Tenant abandonment

Article reference: UK-IA-RES24
Last updated: August 2022 | 8 min read

Tenant abandonment is when a tenant leaves a property before the end of a tenancy, and without notifying the landlord.

The term 'abandonment' also has a broader legal meaning: the voluntary surrender of a legal right. In the case of a tenancy, the tenant would be abandoning their legal possession of the property.

Normally the tenancy agreement will stipulate that a tenant must notify the landlord if they are away for more than two weeks, but this breach of contract is of less legal importance than regulations to protect tenants from unfair eviction (the Protection from Eviction Act 1977).

Why is it problematic for landlords?

Although, a tenant may have vacated the property and is no longer paying rent, they are still the legal occupant.

The landlord cannot end the tenancy and re-let the property without a possession order, which takes time to obtain and will require proper proof that the he has left.

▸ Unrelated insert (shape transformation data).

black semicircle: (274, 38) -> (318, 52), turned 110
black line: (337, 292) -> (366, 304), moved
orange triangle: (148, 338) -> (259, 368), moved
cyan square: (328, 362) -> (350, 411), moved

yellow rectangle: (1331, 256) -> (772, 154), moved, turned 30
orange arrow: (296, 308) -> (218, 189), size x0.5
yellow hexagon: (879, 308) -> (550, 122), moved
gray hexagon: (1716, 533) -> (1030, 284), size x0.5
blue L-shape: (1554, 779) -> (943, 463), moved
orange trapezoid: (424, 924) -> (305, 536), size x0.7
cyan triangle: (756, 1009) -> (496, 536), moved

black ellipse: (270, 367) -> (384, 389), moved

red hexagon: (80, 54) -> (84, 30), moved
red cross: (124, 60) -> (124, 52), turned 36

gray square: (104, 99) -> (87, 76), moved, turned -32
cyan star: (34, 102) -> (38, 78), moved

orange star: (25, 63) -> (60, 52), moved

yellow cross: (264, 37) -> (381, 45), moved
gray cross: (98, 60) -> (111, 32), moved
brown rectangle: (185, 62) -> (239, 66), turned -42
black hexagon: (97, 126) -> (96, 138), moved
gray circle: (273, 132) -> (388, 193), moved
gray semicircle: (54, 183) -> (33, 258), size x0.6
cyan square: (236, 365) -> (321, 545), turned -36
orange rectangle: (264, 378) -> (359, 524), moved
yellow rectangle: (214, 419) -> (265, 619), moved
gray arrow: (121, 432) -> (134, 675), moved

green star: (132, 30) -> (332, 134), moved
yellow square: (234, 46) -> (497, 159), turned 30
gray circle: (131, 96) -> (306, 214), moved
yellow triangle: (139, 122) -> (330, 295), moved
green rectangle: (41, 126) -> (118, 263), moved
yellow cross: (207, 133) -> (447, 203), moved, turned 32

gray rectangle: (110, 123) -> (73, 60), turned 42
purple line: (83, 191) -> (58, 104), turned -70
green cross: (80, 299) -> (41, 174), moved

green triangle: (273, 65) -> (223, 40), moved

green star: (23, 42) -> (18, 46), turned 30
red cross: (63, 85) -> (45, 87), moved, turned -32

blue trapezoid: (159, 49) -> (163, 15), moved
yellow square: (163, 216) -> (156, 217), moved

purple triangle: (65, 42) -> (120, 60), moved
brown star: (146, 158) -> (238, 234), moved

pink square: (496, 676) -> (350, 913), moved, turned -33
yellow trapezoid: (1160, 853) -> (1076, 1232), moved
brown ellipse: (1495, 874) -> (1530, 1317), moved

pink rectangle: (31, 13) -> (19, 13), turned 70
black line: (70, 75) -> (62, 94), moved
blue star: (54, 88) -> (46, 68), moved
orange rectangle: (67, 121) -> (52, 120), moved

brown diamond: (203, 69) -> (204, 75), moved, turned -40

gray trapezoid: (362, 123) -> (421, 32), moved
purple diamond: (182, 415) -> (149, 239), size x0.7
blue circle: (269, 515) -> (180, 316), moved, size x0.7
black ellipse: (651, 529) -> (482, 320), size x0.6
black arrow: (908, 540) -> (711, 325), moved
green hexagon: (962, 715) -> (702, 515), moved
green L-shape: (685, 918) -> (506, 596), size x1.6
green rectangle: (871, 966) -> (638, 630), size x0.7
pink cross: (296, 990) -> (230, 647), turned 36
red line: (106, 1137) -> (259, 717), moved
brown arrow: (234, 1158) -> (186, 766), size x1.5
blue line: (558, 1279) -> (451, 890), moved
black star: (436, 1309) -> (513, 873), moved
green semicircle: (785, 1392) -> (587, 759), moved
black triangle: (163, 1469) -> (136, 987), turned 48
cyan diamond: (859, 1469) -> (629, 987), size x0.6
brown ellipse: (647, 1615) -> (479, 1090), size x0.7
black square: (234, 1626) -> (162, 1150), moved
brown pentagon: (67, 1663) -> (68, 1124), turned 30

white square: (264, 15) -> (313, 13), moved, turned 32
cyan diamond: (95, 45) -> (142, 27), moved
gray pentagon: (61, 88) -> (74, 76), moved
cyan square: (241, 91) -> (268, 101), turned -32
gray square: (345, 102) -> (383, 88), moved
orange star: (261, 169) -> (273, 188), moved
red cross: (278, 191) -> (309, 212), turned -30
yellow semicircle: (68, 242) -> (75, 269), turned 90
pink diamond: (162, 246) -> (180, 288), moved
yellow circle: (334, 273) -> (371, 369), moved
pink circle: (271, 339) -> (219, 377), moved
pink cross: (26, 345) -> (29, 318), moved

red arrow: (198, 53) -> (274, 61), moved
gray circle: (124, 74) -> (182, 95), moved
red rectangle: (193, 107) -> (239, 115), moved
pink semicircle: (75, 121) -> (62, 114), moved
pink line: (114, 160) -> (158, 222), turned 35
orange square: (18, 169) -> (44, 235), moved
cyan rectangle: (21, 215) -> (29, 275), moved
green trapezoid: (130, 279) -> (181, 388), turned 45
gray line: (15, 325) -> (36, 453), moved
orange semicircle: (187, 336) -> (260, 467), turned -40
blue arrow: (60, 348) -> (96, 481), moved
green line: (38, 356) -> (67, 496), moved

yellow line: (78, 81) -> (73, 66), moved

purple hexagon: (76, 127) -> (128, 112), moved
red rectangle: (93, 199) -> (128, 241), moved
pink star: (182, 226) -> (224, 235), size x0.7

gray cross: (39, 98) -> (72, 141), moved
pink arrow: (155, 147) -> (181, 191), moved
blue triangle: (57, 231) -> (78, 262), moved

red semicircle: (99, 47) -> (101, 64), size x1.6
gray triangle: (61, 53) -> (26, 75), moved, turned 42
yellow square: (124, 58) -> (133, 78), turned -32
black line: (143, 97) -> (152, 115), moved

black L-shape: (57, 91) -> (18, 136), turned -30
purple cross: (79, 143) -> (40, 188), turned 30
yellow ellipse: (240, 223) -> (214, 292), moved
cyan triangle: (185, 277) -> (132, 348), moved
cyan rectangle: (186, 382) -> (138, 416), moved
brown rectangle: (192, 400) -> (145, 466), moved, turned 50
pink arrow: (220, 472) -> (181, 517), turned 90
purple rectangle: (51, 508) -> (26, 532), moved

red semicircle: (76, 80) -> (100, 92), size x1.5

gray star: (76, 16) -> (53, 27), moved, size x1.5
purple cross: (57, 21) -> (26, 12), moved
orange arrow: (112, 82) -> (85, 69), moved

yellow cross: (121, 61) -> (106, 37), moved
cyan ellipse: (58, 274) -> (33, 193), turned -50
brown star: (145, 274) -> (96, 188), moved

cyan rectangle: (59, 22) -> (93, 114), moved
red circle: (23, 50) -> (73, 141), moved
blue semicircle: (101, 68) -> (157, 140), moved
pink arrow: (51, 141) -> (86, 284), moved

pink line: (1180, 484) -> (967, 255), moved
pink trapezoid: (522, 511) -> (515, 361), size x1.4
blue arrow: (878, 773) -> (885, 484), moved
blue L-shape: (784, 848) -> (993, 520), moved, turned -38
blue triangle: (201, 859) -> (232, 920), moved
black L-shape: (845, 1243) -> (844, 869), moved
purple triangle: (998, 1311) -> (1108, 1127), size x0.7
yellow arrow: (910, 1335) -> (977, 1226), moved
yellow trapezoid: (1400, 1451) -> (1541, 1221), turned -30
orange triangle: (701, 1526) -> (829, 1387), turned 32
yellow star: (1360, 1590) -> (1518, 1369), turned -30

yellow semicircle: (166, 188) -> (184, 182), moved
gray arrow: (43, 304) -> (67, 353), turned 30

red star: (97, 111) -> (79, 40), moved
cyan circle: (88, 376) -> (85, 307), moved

Tenant rights mean that landlords cannot even enter the property immediately to check that it is abandoned, except in emergency circumstances (outlined below).

Aside from the potential loss of rental income, property insurers often stipulate higher insurance premiums if the property goes unoccupied for more than two weeks. An abandoned property may also become vulnerable to vandalism or squatters.

Tenants may leave possessions behind, and dealing with these can be complicated. We address this at the end of the article.

Has the tenant really abandoned the property?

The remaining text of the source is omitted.